New Delhi : Learning from the Modi government’s snub for interacting with the Kashmiri separatist leaders in August last year, Pakistan High Commissioner Abdul Basit has called off a customary Iftar dinner arranged for them in the Pakistan High Commission in the national capital.
He obviously did not want to get blame for sabotaging the bilateral meeting of Prime Minister Narendra Modi with Pakistani counterpart Nawaz Sharif in Russia on Friday, the first since after Sharif came to Delhi in May last year to attend swearing-in of the new government.
As soon as Basit got confirmation of the two PMs’ meeting, phone calls went to all invitees postponing the Iftar party. No fresh date was given, though the message was for postponement and not cancellation of the party. The invitees included Syed Ali Shah Geelani, Mirwaiz Umar Farooq, Mohd Yasin Malik and Shabir Ahmad Shah.
Basit had learnt it hard way last August, when India called off the foreign secretary’s visit to Islamabad to protest against his adventure of inviting the separatist leaders in Delhi for consultations before the foreign secretary-level talks.
He had then tried to justify his interaction with the separatists, telling the media that it was to engage all stakeholders to find a viable, peaceful solution to the Kashmir problem and “this has been a long standing practice as we had been doing so for the past 20 years”.

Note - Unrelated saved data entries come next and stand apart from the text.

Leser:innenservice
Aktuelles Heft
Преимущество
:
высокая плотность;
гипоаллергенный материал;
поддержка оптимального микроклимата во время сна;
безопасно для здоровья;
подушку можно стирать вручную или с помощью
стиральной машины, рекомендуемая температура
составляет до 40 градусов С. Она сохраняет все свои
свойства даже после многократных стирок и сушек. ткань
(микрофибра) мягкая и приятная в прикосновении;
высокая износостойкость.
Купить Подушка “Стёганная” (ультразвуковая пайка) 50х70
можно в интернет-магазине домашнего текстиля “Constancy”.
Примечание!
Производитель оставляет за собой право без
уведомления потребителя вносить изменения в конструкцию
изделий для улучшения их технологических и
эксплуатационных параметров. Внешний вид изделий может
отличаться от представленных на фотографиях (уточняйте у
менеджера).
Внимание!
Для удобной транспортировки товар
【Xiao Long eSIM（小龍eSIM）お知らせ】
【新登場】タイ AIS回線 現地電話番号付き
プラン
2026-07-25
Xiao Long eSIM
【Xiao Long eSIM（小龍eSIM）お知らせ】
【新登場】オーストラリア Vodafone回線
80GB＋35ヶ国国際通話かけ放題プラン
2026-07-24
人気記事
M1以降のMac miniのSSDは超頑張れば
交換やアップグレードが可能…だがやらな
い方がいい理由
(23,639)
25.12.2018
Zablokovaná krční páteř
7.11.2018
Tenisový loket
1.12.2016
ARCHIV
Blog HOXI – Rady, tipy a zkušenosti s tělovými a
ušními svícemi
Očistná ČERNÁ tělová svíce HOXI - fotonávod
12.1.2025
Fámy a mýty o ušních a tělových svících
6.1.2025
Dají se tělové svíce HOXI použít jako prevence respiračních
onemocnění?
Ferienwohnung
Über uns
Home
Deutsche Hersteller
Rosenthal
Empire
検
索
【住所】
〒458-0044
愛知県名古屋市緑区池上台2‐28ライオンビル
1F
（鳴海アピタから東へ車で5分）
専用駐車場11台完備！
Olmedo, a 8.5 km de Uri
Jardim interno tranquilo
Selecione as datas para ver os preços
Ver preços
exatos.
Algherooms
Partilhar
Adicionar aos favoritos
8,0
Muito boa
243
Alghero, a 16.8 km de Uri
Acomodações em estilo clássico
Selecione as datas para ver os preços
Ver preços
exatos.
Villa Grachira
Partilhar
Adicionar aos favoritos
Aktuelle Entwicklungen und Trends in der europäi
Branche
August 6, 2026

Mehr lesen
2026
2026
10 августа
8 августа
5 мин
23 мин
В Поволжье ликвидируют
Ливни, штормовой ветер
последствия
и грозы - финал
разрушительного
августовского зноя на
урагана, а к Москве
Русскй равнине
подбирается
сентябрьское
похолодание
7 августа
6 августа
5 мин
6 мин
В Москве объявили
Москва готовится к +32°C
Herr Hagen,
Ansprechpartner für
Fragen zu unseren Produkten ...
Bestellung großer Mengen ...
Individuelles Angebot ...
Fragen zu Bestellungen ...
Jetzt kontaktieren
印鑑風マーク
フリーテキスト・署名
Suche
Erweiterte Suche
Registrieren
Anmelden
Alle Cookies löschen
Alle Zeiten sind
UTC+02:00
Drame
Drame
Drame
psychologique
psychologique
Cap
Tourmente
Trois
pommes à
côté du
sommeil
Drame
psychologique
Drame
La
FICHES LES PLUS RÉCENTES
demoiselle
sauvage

The lesson he learnt was that the Modi government is different from all past governments that prompted him to put off the customary Iftar to the separatist leaders. He was then bluntly told that post-Simla agreement, there are only two stakeholders – India and Pakistan – and nobody else, and this was re-affirmed in the Lahore Declaration of 1999 between then PM Nawaz Sharif and Atal Bihari Vajpayee.